Work request: Within the entries below, find the portion that opens with the line containing "Статті (453, 15)" and closes with the line containing "МАПІ (484, 105)". Retype that portion exactly and only.

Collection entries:
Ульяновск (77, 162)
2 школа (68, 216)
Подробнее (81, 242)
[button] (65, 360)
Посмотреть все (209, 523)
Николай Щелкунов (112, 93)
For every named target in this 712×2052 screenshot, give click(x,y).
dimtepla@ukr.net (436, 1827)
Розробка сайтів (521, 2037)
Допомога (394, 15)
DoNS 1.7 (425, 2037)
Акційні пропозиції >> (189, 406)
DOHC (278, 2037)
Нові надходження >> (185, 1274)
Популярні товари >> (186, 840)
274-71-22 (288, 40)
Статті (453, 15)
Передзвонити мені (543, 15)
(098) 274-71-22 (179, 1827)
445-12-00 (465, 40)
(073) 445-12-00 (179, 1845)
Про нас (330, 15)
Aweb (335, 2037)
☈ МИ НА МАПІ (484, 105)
==
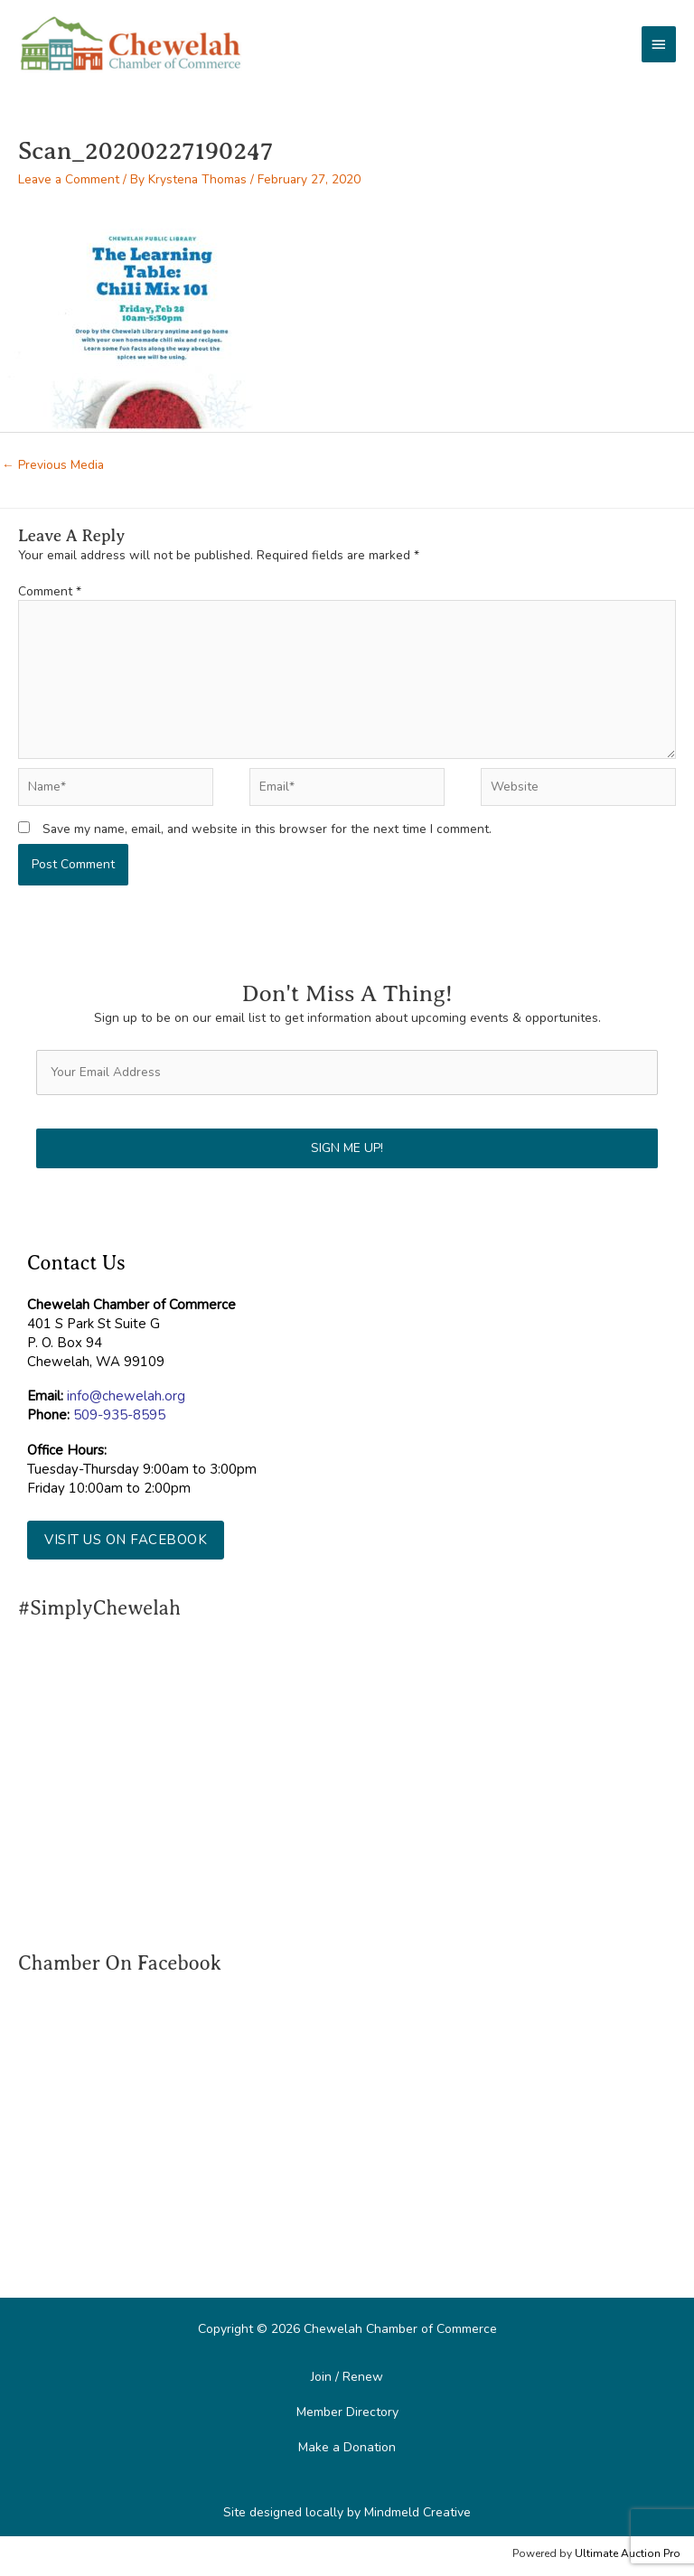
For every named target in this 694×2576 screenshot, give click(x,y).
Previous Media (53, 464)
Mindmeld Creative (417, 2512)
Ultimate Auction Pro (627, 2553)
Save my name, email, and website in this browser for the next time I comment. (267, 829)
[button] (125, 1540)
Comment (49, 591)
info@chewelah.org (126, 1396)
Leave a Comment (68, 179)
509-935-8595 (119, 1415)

Answer for this exercise:
Статті (453, 15)
Передзвонити мені (543, 15)
(098) 274-71-22 (179, 1827)
445-12-00 (465, 40)
(073) 445-12-00 (179, 1845)
Про нас (330, 15)
Aweb (335, 2037)
☈ МИ НА МАПІ (484, 105)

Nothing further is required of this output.